The Best Galleries in NYC
The Big Apple has tons to offer when it comes to artistic expressions, creative works and setups. We're taking you on a journey throughout the best galleries that NYC has to offer.
Hauser and Wirth
A powerhouse international gallery, welcoming contemporary art, Hauser and Wirth have 2 NYC locations- one in Chelsea and one on the Upper East Side.
The New Bend
The New Bend features 12 contemporary artists, working in the raced, classed, and gendered traditions of quilting and textile practice. The unique pieces and visuals pay homage to the Gee’s Bend Alabama quilters – Black American women in collective cooperation and creative economic production – and their enduring legacy as a radical meeting place, a prompt, and as intergenerational inspiration. Some of the artists include Anthony Akinbola, Eddie R. Aparicio, Dawn Williams Boyd, Diedrick Brackens, Tuesday Smillie, Tomashi Jackson and more.
Keith Tyson Drawings and Paintings
Keith Tyson is a british artist, who has been drawing and creating for the last 30 years. He has won the Turner prize with his works exploring reality and the position art takes in it. The exhibition inlcudes Keith's latest large-scale flower paintings, made mostly during social isolation.Each canvas poses a different aesthetic style, with Tyson reimagining the floral still life genre through varying scientific, mathematical, and art-historical frameworks. The second room showcases Tyson’s Studio Wall Drawing series, painted on identically sized sheets of paper, displayed in grid-form.Shown together, his drawings form a poetic record of passing time, as a group they exist somewhere between a sketchbook, a journal, a poem, and a painting.
Founded by gallery master Larry Gagosian, the gallery has 15 locations around the world. Launching with a Richard Serra installation in 1999, since then the gallery has hosted huge names inlcuding Ellen Gallagher, Damien Hirst, Anselm Kiefer, Ed Ruscha, Julian Schnabel, Andy Warhol and many other top-shelf names.
Adam McEwen 'Execute'
This exhibition is the artist's first solo exhibition at Gagosian. The thrust of the exhibition hinges on the divergent meanings of its title: to carry out or act, on the one hand, and to extinguish or erase, on the other. McEwen’s work establishes a tension between these two countervailing forces: the optimistic impulse to act and grow, and the threat of oblivion.
Playful architecture of fictive slides, playgrounds, rides all in whimsical ice-cream like colors. Meticulously painted in acrylic and oil, their rounded forms are defined by dramatic chiaroscuro that represents the reflectivity, translucency, and opacity of polished steel, plastic, and other materials.
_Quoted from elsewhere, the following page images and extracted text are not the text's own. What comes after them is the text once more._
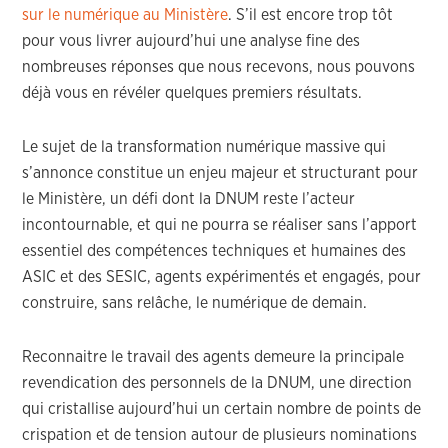
sur le numérique au Ministère
. S’il est encore trop tôt
pour vous livrer aujourd’hui une analyse fine des
nombreuses réponses que nous recevons, nous pouvons
déjà vous en révéler quelques premiers résultats.
Le sujet de la transformation numérique massive qui
s’annonce constitue un enjeu majeur et structurant pour
le Ministère, un défi dont la DNUM reste l’acteur
incontournable, et qui ne pourra se réaliser sans l’apport
essentiel des compétences techniques et humaines des
ASIC et des SESIC, agents expérimentés et engagés, pour
construire, sans relâche, le numérique de demain.
Reconnaitre le travail des agents demeure la principale
revendication des personnels de la DNUM, une direction
qui cristallise aujourd’hui un certain nombre de points de
crispation et de tension autour de plusieurs nominations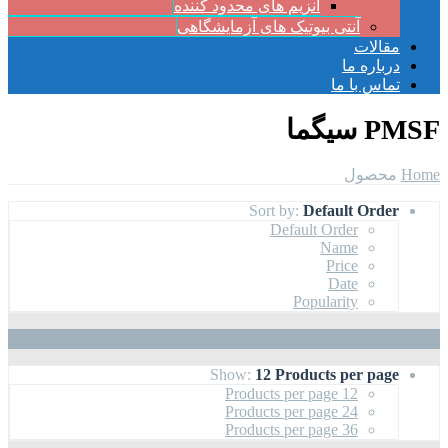
آنزیم های محدود کننده
آنتی بیوتیک های آزمایشگاهی
مقالات
درباره ما
تماس با ما
PMSF سیگما
Home
محصول
Sort by:
Default Order
Default Order
Name
Price
Date
Popularity
Show:
12 Products per page
12 Products per page
24 Products per page
36 Products per page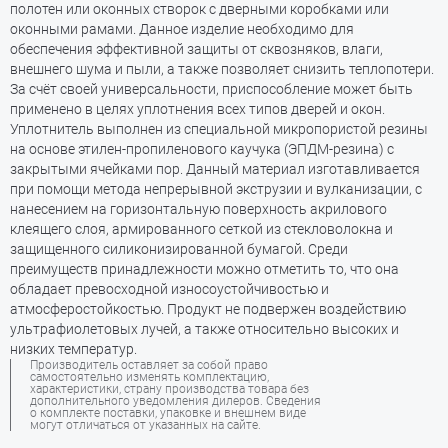
полотен или оконных створок с дверными коробками или
оконными рамами. Данное изделие необходимо для
обеспечения эффективной защиты от сквозняков, влаги,
внешнего шума и пыли, а также позволяет снизить теплопотери.
За счёт своей универсальности, приспособление может быть
применено в целях уплотнения всех типов дверей и окон.
Уплотнитель выполнен из специальной микропористой резины
на основе этилен-пропиленового каучука (ЭПДМ-резина) с
закрытыми ячейками пор. Данный материал изготавливается
при помощи метода непрерывной экструзии и вулканизации, с
нанесением на горизонтальную поверхность акрилового
клеящего слоя, армированного сеткой из стекловолокна и
защищенного силиконизированной бумагой. Среди
преимуществ принадлежности можно отметить то, что она
обладает превосходной износоустойчивостью и
атмосферостойкостью. Продукт не подвержен воздействию
ультрафиолетовых лучей, а также относительно высоких и
низких температур.
Производитель оставляет за собой право
самостоятельно изменять комплектацию,
характеристики, страну производства товара без
дополнительного уведомления дилеров. Сведения
о комплекте поставки, упаковке и внешнем виде
могут отличаться от указанных на сайте.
The enigmatic paintings convey Ghadyanloo’s fascination with perspectival construction and illumination, and prompt metaphysical interpretations.
Forgiving and Forgetting by Damien Hirst
An exhibition of new scluptures and paintings by the legendary Damien Hirst, never shown before in NYC. The exhibition includes works from Hirst’s Treasures from the Wreck of the Unbelievable, a project that presents sculptural relics from a fictional shipwreck off the coast of East Africa, playing fast and loose with linear time, cultural origin, and perceptions of relative status and value.
The sculptures featured in the exhibitions are carved out of pink Portuguese marble and white Carrara marble, immortalizing each figure in one of the most storied materials in Western art history.
Starting as a modest gallery space in 1993, David Zwirner, a German expatriate, has created a real name for himself and the space, opening locations in London and Hong Kong and putting on museum-quality shows of historical figures and movements as well as welcoming top-shelf artist names.
Nate Lowman: Let's Go
Let’s Go centers on Nate Lowman’s new series of large-scale, vibrantly saturated paintings that depicts “false color” satellite renderings of hurricanes which have struck the United States in recent decades with increasing frequency and devastation, continuing the artist’s ongoing interest in this imagery.
Shio Kusaka: One light year
A singular installation of ceramic works, Kusaka's collection presents a number of vessels in playful colors and shapes, embracing imperfections and bumps. Expect poetic forms and irregularities, emphasis on difference and repetition and recontextualized motifs.